Category Archives: Development

Saving pandas with nginx/memcache

by Mauro

During the time when we were building the server environment for a new version of one of our community pages, we tested many different server applications and architectures. One thing which brought us a big speed and efficiency improvement was the combination of Nginx, Memcached and PHP-FPM which we are using and which I’m going to line out here.

First I’ll need to introduce the three main components a little.

  • Nginx is an extremely efficient high performance webserver. Actually its not only a webserver, but I call it that since its other functionalities are crap (subjective opinion). For serving HTTP it provides many things like very advanced URL rewriting and content filtering that includes subrequests to HTTP, FastCGI, Memcache and other backends.
    nginx-logo
  • Memcached is a popular and well known small, fast and simple key-value cache. Memcached
  • FPM is a patch for PHP and stands for FastCGI Process Manager. As the name says it manages processes to serve FastCGI. We first tried to use the spawn-fcgi process manager that comes with the Lighttpd package, but FPM proved to be more reliable and it has some nice features which spawn-fcgi doesn’t provide. PHP-FPM

In our setup we use Nginx as webserver in front of the environment and first entry point for user requests. For each request to non-static files it creates a FastCGI request and forwards it back to the right PHP Cluster.

Caching makes more sense on static content, so we make it static

On our site we serve a community in which each user has a profile that can be seen by other users. Those profiles are probably the most accessed part of the page, so it makes sense to think twice about how to cache them.

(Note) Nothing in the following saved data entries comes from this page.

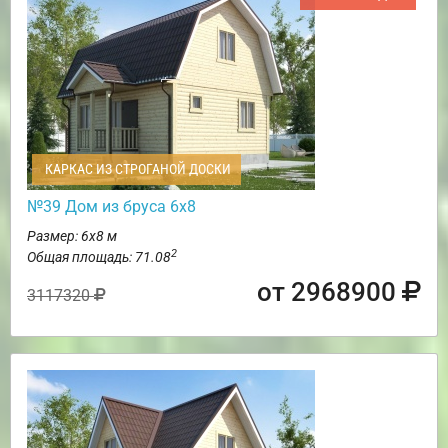
КАРКАС ИЗ СТРОГАНОЙ ДОСКИ
№39 Дом из бруса 6х8
Размер: 6х8 м
2
Общая площадь: 71.08
от 2968900
3117320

Big parts of the profiles are more or less static, the users usually don’t change their profile data every day. So first we had to extract all the more dynamic parts, like the guestbook or the users recent forum posts from the profile by loading them via ajax. Now that we load those things on a separate request, we can start treating the profiles as almost static pages.

First steps with the new environment

In the first few months when we started serving the new version to users as a beta, all the requests to profiles arrived on the PHP cluster as FastCGI requests. To serve a request, PHP loaded the whole framework, checked if the profile was already on Memcache, and if not it generated the profile and stored it on the Memcache cluster. If the same profile got requested again, the FastCGI request went back to the PHP again and the PHP loaded the whole framework again only to check the Memcache.

blog nginx-memcache pic1

Improvement

If a profile got stored on the Memcache by PHP already, it doesn’t make much sense to load the whole, in our case really heavy, PHP framework again just to decide that it doesn’t need to regenerate the profile but read it from the cache instead. Luckily Nginx provides a really nice functionality to do subrequests to Memcache directly.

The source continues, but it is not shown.